Vänskä brought music from arguably the greatest symphonist of the 20th century, Jean Sibelius (1865–1957), in the form of Finlandia and the Violin Concerto, and coupled it with the first symphony of arguably the other greatest symphonist of the 20th century, Russian composer Dmitri Shostakovich (1906–1975).
Even for a tone poem, Finlandia is an odd hybrid of a piece, more rhapsodic than symphonic, full of sudden transitions and mood changes. Martial outbursts and stirring melodies lead up to an inspiring hymn, which, since its inception (in 1899–1900), has become popular enough to serve as an unofficial national anthem for Finland. In an interview in the S.F. Symphony’s program notes for this concert, Vänskä intimated that he always has tears in his eyes when conducting the piece.

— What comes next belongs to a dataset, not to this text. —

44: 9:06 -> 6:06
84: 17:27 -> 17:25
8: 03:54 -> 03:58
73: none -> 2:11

In spite of that, Vänskä presented a Finlandia that was rather detached, but in a positive sense. With a conducting style that I would call effective and angular rather than graceful, the Finnish maestro let the drama inherent in the score of Sibelius’s monstrosity speak for itself.
Over the years, I have developed a healthy dislike for Finlandia, and Saturday’s performance did little to change that. In that respect, I am in the good company of the composer himself, who reportedly came to resent the piece because its popularity took attention away from his other, more significant compositions.

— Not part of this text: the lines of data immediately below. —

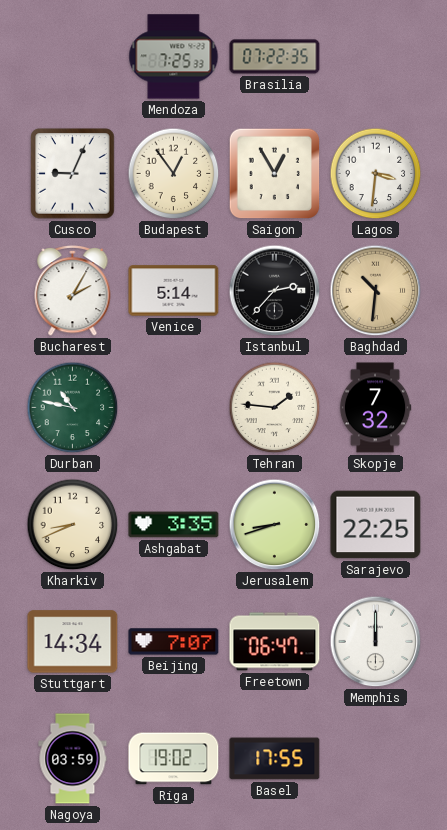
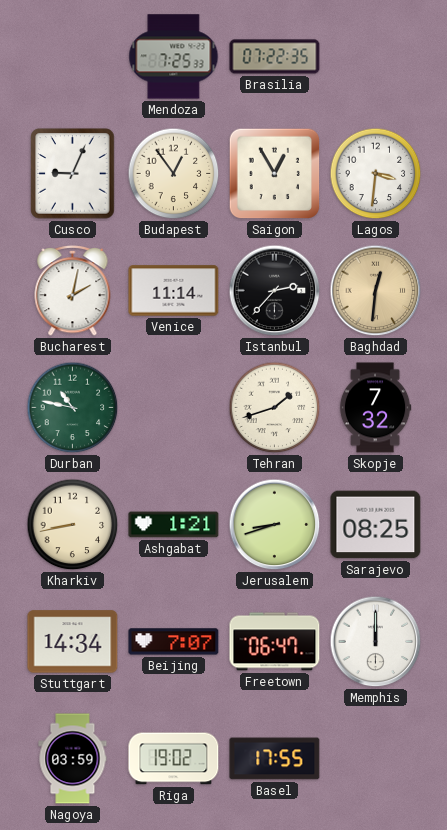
Bucharest: 2:05 -> 2:02
Venice: 5:14 -> 11:14
Baghdad: 10:31 -> 12:31
Tehran: 1:46 -> 1:42
Kharkiv: 8:41 -> 8:43
Ashgabat: 3:35 -> 1:21
Sarajevo: 22:25 -> 08:25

One such composition is the Violin Concerto in D-Minor, Op. 47, Sibelius’s only solo concerto, eloquently played last weekend by Latvian violinist Baiba Skride.
Skride produces a marvelous tone that ranged from ethereal and fragile at the opening of the concerto, to more meaty and powerful as the technically demanding concerto progressed. Dressed in a lavish gown, Skride had an interesting story to tell, and she did so in a convincing way.
Especially in the second movement, Adagio di molto, Skride created moments of incredible and indescribable beauty and intensity. There was a clearly audible, collective release of breath on the part of the audience after the movement ended and the last note had faded.
Hearing Shostakovich’s First Symphony makes you wonder how anyone can create something like it at age 19. This is the mature Shostakovich in a youthful nutshell. All the elements that characterize the rest of his 15 symphonies are already present and well established in this first one, written in 1924–25 as his graduation piece for the conservatory in what is now Saint Petersburg.
Vänskä and the members of the San Francisco Symphony excelled in their exploration of the colorful tonal richness of the piece and the way in which Shostakovich manages to write music that works on both a microscopic and an astronomic scale.
The Scherzo of the second movement was manic and mischievous; the third movement (Lento) oppressive and harrowing; but slowly the mood lifted, the clouds parted, and Vänskä swept the orchestra into the incredible finale.